028 唯、現実を受け入れられない。
その日の夜。
―――ふむ…まだ慣れないなぁ。
いつもならスマホ片手にゴロゴロしている時間。アニメの9話も気になる。娯楽あふれる世界にいた反動なのか、どうも退屈に感じる夜。毛布を海苔にみたて、巻きずしの気持ちを体験中の私。なんだか生産性のない時間を過ごしている。
お風呂がたまるまで、まだ10分ほどある。ゆっくりと体を起こし、旅のお供となっている『魔法の基本書』を読み進めることにした。
―――とりあえず魔法を覚えないと…。
この世界の魔法は、想像より簡単に使えた。精神を集中させたり、魔法の力をこめたりが必要と思っていたけど、普通に詠唱すれば良いだけらしい。応用編に書かれていた例の氷魔法だって、ほぼ素人の私が無理なく使えた。
ゲームとかの場合、魔法の使用には限界があったと思う。マジックポイントとか魔法量とか、言葉はさまざまにせよ、魔法に制限をかける数値があった。魔法がどれだけでも乱発できるとなると、パワーバランスは完全に崩壊する。作中の最強魔法を唱えまくれば、どんなボスでも倒せちゃう。
気になってステータスを見てみたけど、それらしい記述はなかった。あいかわらず「ATK9999、DEF9999」というバグステータスが表示されているだけ。
―――…ん?スキル…?
また気になる表示を見つけてしまった。本を読む手が止まる。全く進まない問題はさておき、気になったところを確認してみる。

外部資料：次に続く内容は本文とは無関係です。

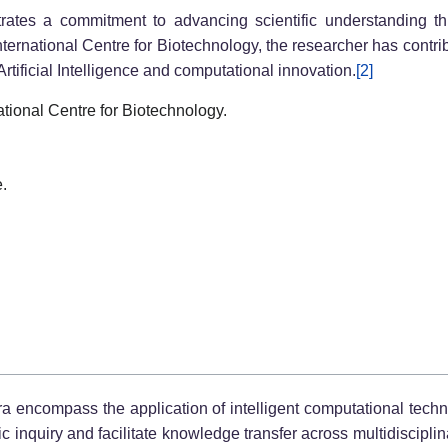
rates a commitment to advancing scientific understanding th
ernational Centre for Biotechnology, the researcher has contr
rtificial Intelligence and computational innovation.
[2]
ational Centre for Biotechnology.
e.
gra encompass the application of intelligent computational tech
fic inquiry and facilitate knowledge transfer across multidiscipl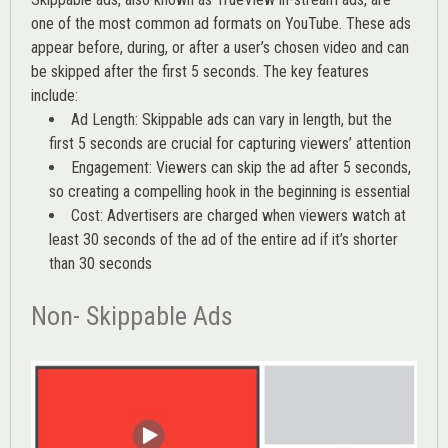
one of the most common ad formats on YouTube. These ads
appear before, during, or after a user’s chosen video and can
be skipped after the first 5 seconds. The key features
include:
Ad Length: Skippable ads can vary in length, but the
first 5 seconds are crucial for capturing viewers’ attention
Engagement: Viewers can skip the ad after 5 seconds,
so creating a compelling hook in the beginning is essential
Cost: Advertisers are charged when viewers watch at
least 30 seconds of the ad of the entire ad if it’s shorter
than 30 seconds
Non- Skippable Ads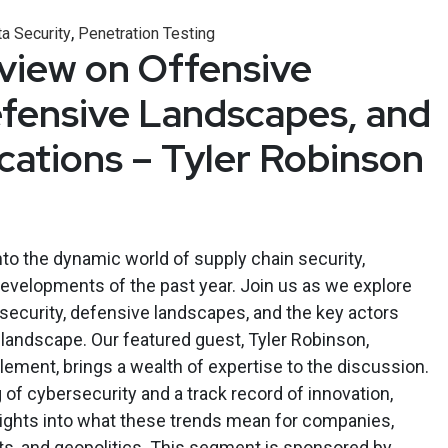
,
a Security
Penetration Testing
eview on Offensive
efensive Landscapes, and
ications – Tyler Robinson
nto the dynamic world of supply chain security,
developments of the past year. Join us as we explore
 security, defensive landscapes, and the key actors
landscape. Our featured guest, Tyler Robinson,
ement, brings a wealth of expertise to the discussion.
of cybersecurity and a track record of innovation,
sights into what these trends mean for companies,
s, and geopolitics. This segment is sponsored by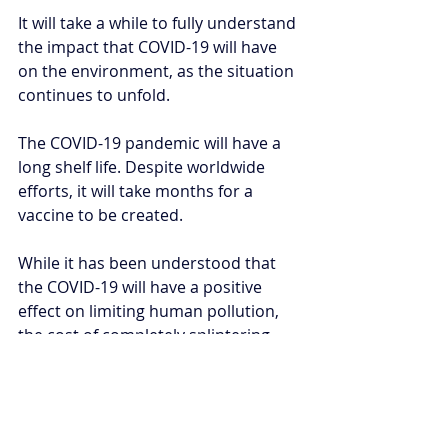
It will take a while to fully understand 
the impact that COVID-19 will have 
on the environment, as the situation 
continues to unfold. 
The COVID-19 pandemic will have a 
long shelf life. Despite worldwide 
efforts, it will take months for a 
vaccine to be created. 
While it has been understood that 
the COVID-19 will have a positive 
effect on limiting human pollution, 
the cost of completely splintering 
society is too severe a drawback. 
Humans are part of nature. What we 
do to nature in turn, affects us. It will 
be poignant to see if, after the 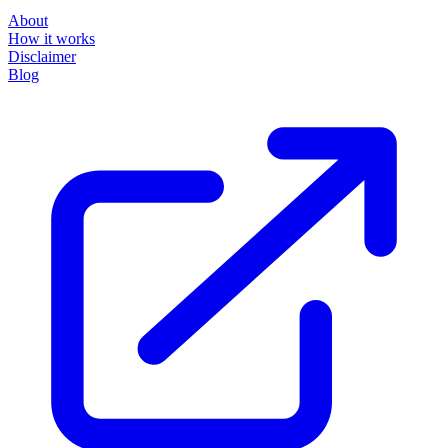
About
How it works
Disclaimer
Blog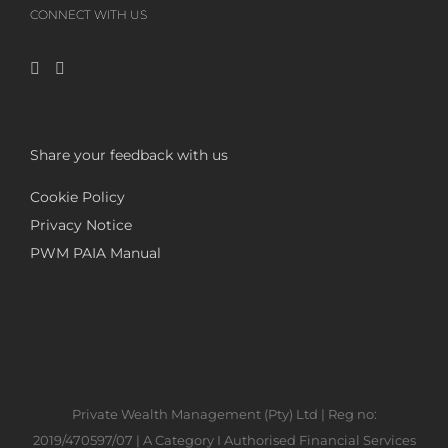
CONNECT WITH US
Share your feedback with us
Cookie Policy
Privacy Notice
PWM PAIA Manual
Private Wealth Management (Pty) Ltd | Reg no:
2019/470597/07 | A Category I Authorised Financial Services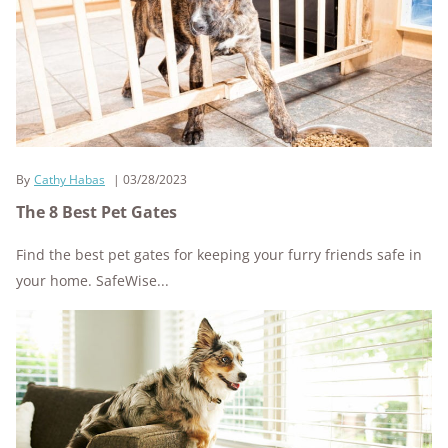
By
Cathy Habas
03/28/2023
The 8 Best Pet Gates
Find the best pet gates for keeping your furry friends safe in
your home. SafeWise...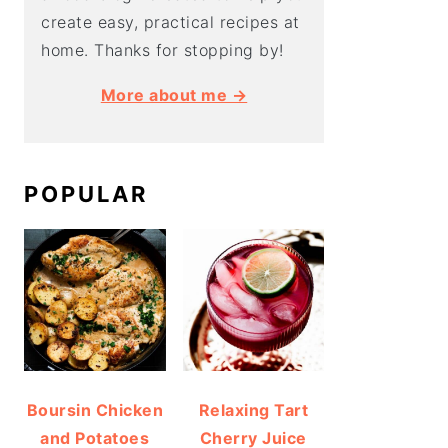
create easy, practical recipes at
home. Thanks for stopping by!
More about me →
POPULAR
Boursin Chicken
Relaxing Tart
and Potatoes
Cherry Juice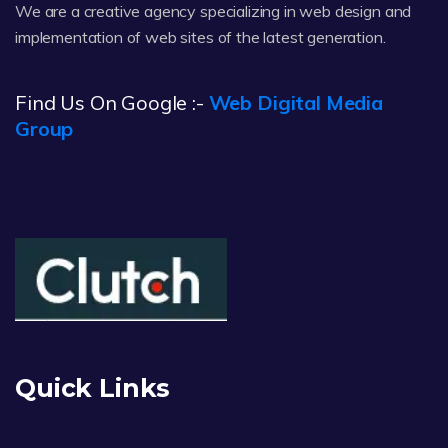
We are a creative agency specializing in web design and
implementation of web sites of the latest generation.
Find Us On Google :-
Web Digital Media
Group
Quick Links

ステータスが表示されているパネルの上、本のしおりみたいな感じで、なにかがぴょこっと出ていた。文字色が背景に同化して気づいていなかったけど、「スキル」という文字が見える。隠しコマンドでも発見したような気分。ちょっとだけテンションが上がる。
―――見てみよ。
タッチパネルを操作するような感じで、空間に触れる。
―――スキル一覧
・とこしえの魔導書
・慈悲深き天恵・真
・炎夏の宴と極光の白夜
・燻る覇・纏う覇
・自壊する才賢
・目途なき岐路・大地の調べ
・目途なき岐路・天空の調べ
・才媛の護り手
―――
いろいろあったけど、意味はさっぱりわからない。スキル名に触れてみても反応なし。どうやら詳細は確認できない設定のようだった。
―――困ったな…何ができるんだろう?
再び基本書を手にとるが、スキルについての記載はなかった。
「うん…?あっ、お風呂!」
すっかり忘れていた。毛布にもたつきながら、なんとかお風呂場へ。
―――わぁ…ぎりぎりセーフ…。
危なかった。あふれるまであと1センチもない。どこか暗示的な状況に、変な緊張感が走る。
―――まさかね…考えすぎ、考えすぎ。
■
翌朝。
「…ユイさん。おはようございます。…あれ…?お休み中でしょうか…?」
ドアの向こうから聞こえるガーネット姫の声。寝ぼけ眼でまくら付近をなでまわす。
―――あれ…メガネどこ?…あ、そっか、メガネないんだった。
3日連続でやらかしてしまった朝のルーティーン。メガネ生活が長すぎて、どうもないと落ち着かない。結果、ないものを探すという、無駄な時間を過ごす朝。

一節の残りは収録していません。